The Jura region is home to numerous watchmaking and medical instrument manufacturers that use high-quality steel. The goal is to recover their production waste and remelt it into ingots using concentrated solar energy, thereby resupplying companies on both sides of the French-Swiss border via a short supply chain.
"I've been dreaming of this moment for 10 years," Raphaël Broye, CEO of Panatère, an SME specializing in the processing and recycling of metal raw materials, told the press.
La Chaux-de-Fonds is known as the cradle of Swiss watchmaking, where Panatère will continue to conduct tests with local companies before opening a factory in 2028, either on site or in the Valais mountains.
The company hopes to be able to produce 1.000 tonnes of recycled steel there each year using solar energy, which would be unprecedented on this scale - thanks to furnaces where the temperature can approach 2.000 degrees Celsius.
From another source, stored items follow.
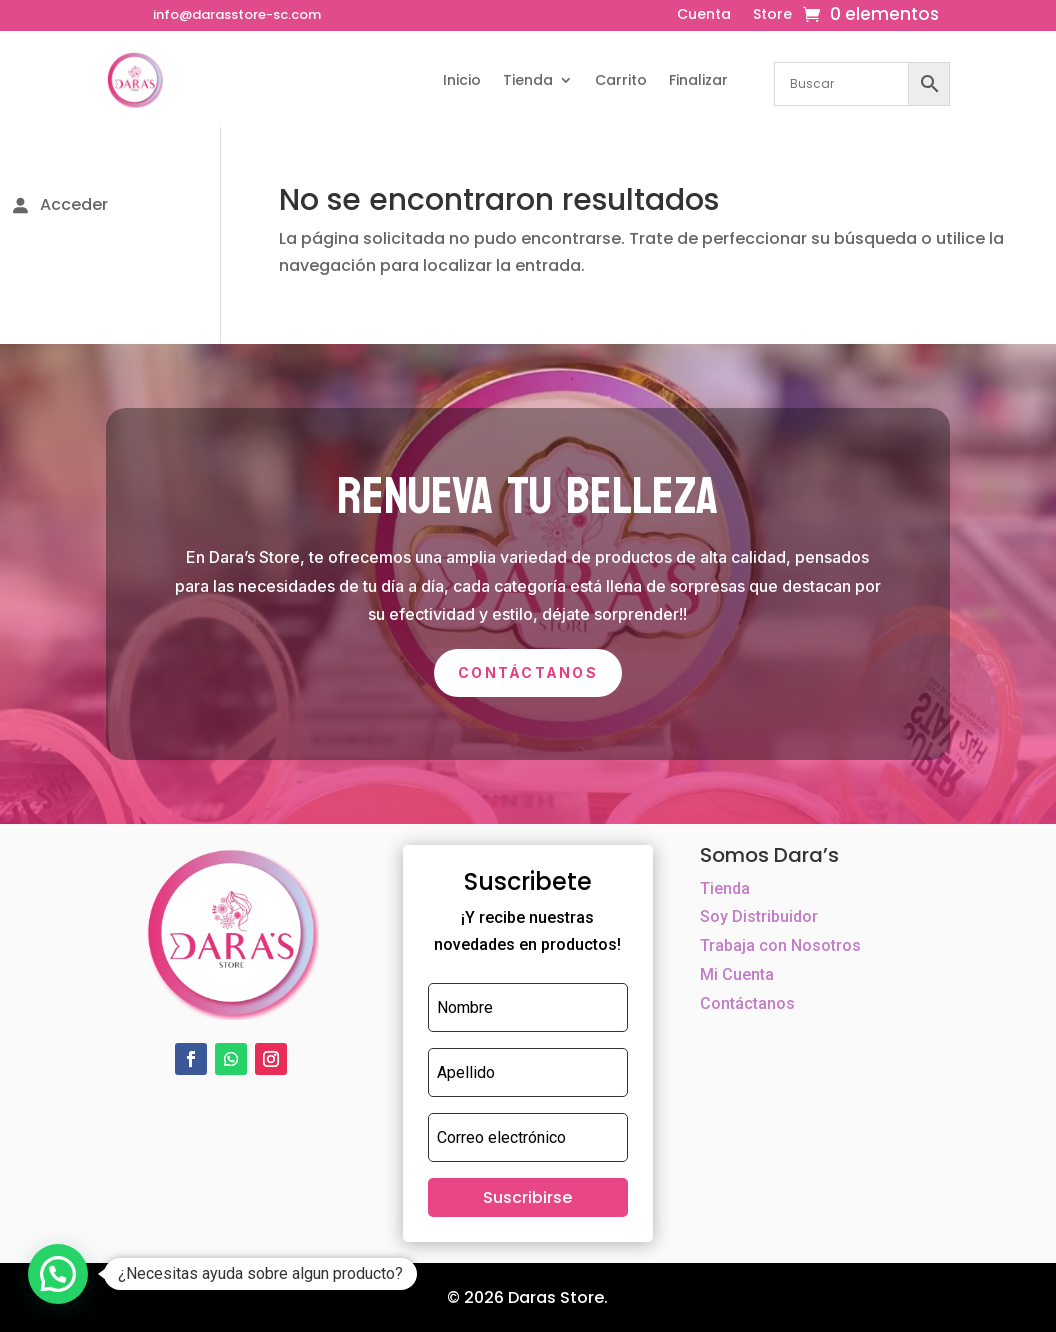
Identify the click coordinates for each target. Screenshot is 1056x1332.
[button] (58, 1274)
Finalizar (698, 80)
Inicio (462, 80)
This site, inaugurated on Friday, is therefore "only a step," explained Mr. Broye, who intends to demonstrate, however, that this solar technology is not just "a concept" but a process that can be used in industry.
Some 148 scientists and professionals worked on the first prototype, consisting of a heliostat covered with movable mirrors measuring 140 square meters and a 10-meter diameter dish that focuses the rays onto a crucible where the metals are melted.
To design these prototypes, the company had to learn to manage the winds that move the mirrors, the sand dust from the Sahara that sometimes reaches the Swiss mountains and obstructs the panels, and even the temperatures that can drop to -20 degrees in winter and exceed 30 degrees in summer.
"Today, there's a real economic model to develop," Mr. Broye also emphasizes. "With the price levels and the scarcity of metals, we're able to find a position to make these projects profitable," "even with Swiss salaries," he explains, handling copper shavings whose prices are skyrocketing.
"This restores the nobility of short supply chains," he believes, with these high prices leading watchmakers and manufacturers to realize that they have "a treasure at the back of their factory" with their production waste.